Your Fortinet firewall generates 40 GB/day. Approximately 75% is permitted traffic. Write the DCR transformation KQL, estimate the volume after filtering, and calculate the monthly cost savings at $5.52/GB combined rate.

Use the Fortinet example above. Estimated savings: 40 GB x 75% = 30 GB dropped/day. Remaining: 10 GB/day.

Monthly savings: 30 GB x $5.52 x 30 = $4,968/month

Check your actual Fortinet field values by running a sample query against CommonSecurityLog — the DeviceAction values may differ slightly from the example depending on firmware version.

Check your understanding

1. You want to build an analytics rule that joins CommonSecurityLog with SigninLogs. Can the CommonSecurityLog data come through a DCR?

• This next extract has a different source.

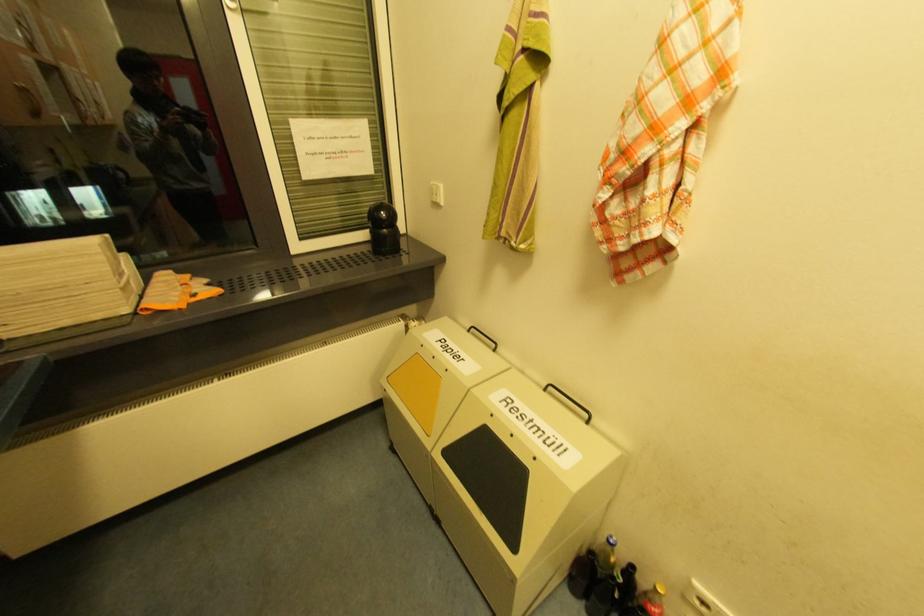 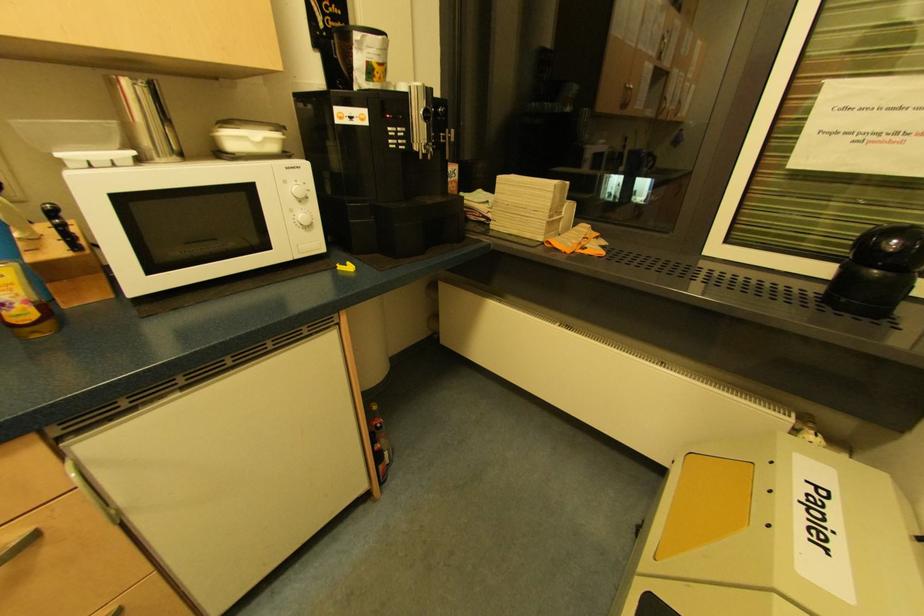 In the second image, find the point that corresponds to point (385, 213) in the first image.

(897, 241) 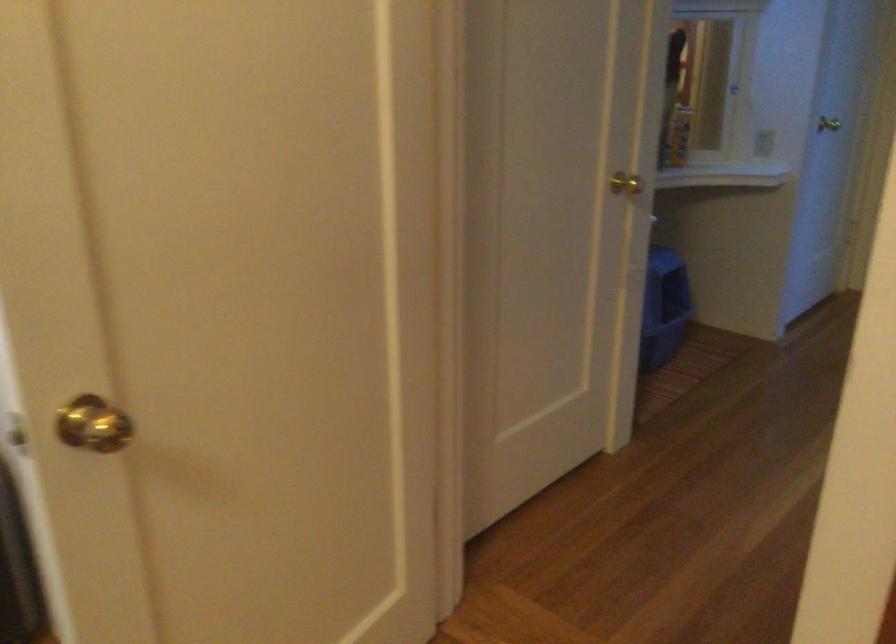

Yes — the DCR filters and transforms data before ingestion, but the data that passes through lands in the normal CommonSecurityLog table. Analytics rules query the table, not the DCR. The DCR only affects what data reaches the table.
No — DCR data cannot be used in analytics rules
Only if the analytics rule runs on the Basic tier

2. Your Windows server DCR filters to 22 Event IDs. A forensic investigator asks for Event ID 4663 (file access audit). Can you retrieve it?

Restore from Sentinel archive
Re-run the DCR in catch-up mode
The DCR dropped Event 4663 before ingestion — it does not exist in Sentinel. Check the server's local Windows Event Log (typically retained 30-90 days depending on configuration). If needed for future investigations, add 4663 to the DCR filter.